Grade school teachers often tell their students that the Romans adopted the so-called subtractive principle, i.e., IV = 5-1 = 4, in order to save themselves the trouble of chiseling extra strokes in the stone. But it turns out the subtractive system was used only sporadically by the ancient Romans and their medieval successors and never in a systematic way. Comb through old documents and inscriptions and you’ll find such erratic usages as LXL, 90; XXCIII, 83; LXXIIX, 78; and even IIIIX, 6. A popular German arithmetic textbook published in 1524 gives 99 as XCIX, but even today you’ll find some people who’ll hold out for IC.

So where does this leave us? Well, if we are truly desperate for moral guidance, we may turn to the world of computers. Cecil happens to have a desktop publishing program known as Xerox Ventura Publisher, an amazing bit of software that I believe was used originally to torture heretics during the Inquisition Among other things it will convert numbers up to 9,999 into Roman numerals for use as page numbers.

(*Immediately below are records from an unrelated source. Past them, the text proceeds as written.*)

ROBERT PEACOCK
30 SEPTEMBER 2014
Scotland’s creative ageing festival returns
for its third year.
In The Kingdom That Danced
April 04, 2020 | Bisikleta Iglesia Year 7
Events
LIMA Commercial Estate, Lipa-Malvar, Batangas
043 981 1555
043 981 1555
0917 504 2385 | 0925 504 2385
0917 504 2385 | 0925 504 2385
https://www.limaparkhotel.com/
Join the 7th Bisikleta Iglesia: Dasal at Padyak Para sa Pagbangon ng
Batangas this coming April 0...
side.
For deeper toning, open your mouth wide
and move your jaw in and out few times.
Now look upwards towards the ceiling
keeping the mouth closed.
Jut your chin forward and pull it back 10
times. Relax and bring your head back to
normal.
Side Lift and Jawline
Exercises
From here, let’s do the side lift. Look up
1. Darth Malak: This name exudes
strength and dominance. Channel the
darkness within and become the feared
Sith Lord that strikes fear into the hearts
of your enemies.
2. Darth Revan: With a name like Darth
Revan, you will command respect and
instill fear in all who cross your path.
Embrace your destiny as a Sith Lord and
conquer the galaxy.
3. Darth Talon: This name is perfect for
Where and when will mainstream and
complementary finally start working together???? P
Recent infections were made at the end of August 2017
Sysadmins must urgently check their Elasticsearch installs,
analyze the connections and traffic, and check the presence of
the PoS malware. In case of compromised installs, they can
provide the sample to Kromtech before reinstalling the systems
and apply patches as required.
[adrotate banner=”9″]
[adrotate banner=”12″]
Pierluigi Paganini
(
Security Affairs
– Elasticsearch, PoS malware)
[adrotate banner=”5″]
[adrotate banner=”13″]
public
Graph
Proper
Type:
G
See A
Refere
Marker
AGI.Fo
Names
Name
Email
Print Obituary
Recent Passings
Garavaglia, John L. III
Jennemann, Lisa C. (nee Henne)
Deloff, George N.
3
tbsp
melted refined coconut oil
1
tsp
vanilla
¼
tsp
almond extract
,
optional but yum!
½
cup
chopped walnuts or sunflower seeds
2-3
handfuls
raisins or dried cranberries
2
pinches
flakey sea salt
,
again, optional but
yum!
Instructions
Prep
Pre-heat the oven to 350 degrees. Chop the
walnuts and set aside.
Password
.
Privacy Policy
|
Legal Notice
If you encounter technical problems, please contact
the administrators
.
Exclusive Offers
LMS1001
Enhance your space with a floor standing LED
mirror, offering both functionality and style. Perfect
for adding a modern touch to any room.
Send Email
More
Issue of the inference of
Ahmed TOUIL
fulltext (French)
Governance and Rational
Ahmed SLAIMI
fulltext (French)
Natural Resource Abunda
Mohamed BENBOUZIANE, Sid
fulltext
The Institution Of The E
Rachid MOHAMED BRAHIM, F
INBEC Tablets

Punching in 1990, we come up with MCMXC, an unsurprising and somehow comforting result. But if we then try 1999, we get MIM. Why MIM for 1999 and not MXM for 1990? Lord knows. Worse, if we enter 9,999 we get what appears to be IZ. I have scoured my reference books in vain for any indication that Z was ever used for 10,000, which moves me to write the whole thing off as the product of malicious computer geekery, an impression that actually trying to use Ventura will certainly strengthen.

No doubt all this numerological uncertainty is distressing. But look on the bright side: it also gives us a strange and terrible freedom. You can use any damn notation for 1990 you want to, and no one will be able to say you’re wrong. It may not give you the same rush as dancing on the Berlin Wall, but in post-Reagan America you make do with what you get.

The Roman numeral dilemma: further investigations

Dear Cecil:

Just to continue the investigation of what word processor algorithms do with Roman numerals, I put Microsoft Word to the test.

1990: MCMXC, as with Ventura

1999: MCMXCIX rather than Ventura’s MIM — clumsy but methodical

9999 and other big numbers: interestingly, it substitutes a question mark for the hypothetical 5,000 and 10,000 symbols. Clever, no?

— Peter Norton (yes, THAT Peter Norton), Santa Monica, California

Peter, what we need is a good utility to get this mess cleaned up.

You prove my point — there is no universally accepted method for writing Roman numerals. Judging from TV shows I’ve seen, the broadcast industry has settled on the conservative MCMXC as the basic style for the 1990s. But what the hell, some fearless iconoclast may yet go for broke with MXM.